What this task involves: Match on the string "playful" in the entries below and return every matching line.

- - - - - - -

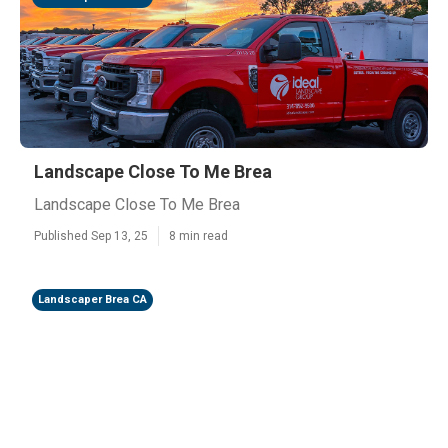
Landscape Close To Me Brea
Landscape Close To Me Brea
Published Sep 13, 25
8 min read
Landscaper Brea CA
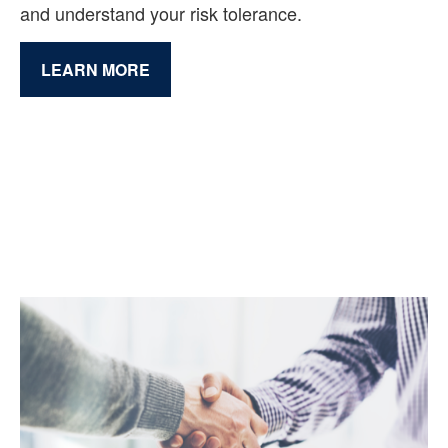
and understand your risk tolerance.
LEARN MORE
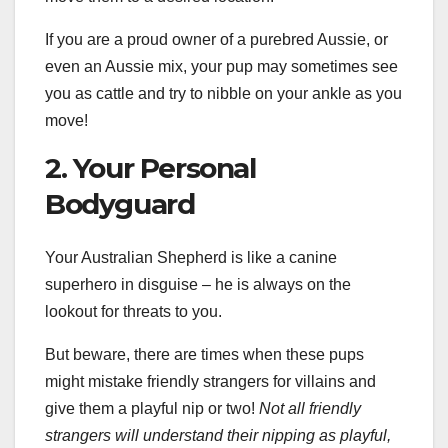
If you are a proud owner of a purebred Aussie, or
even an Aussie mix, your pup may sometimes see
you as cattle and try to nibble on your ankle as you
move!
2. Your Personal
Bodyguard
Your Australian Shepherd is like a canine
superhero in disguise – he is always on the
lookout for threats to you.
But beware, there are times when these pups
might mistake friendly strangers for villains and
give them a playful nip or two!
Not all friendly
strangers will understand their nipping as playful,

- - - - - - -

Expected output:
give them a playful nip or two!
strangers will understand their nipping as playful,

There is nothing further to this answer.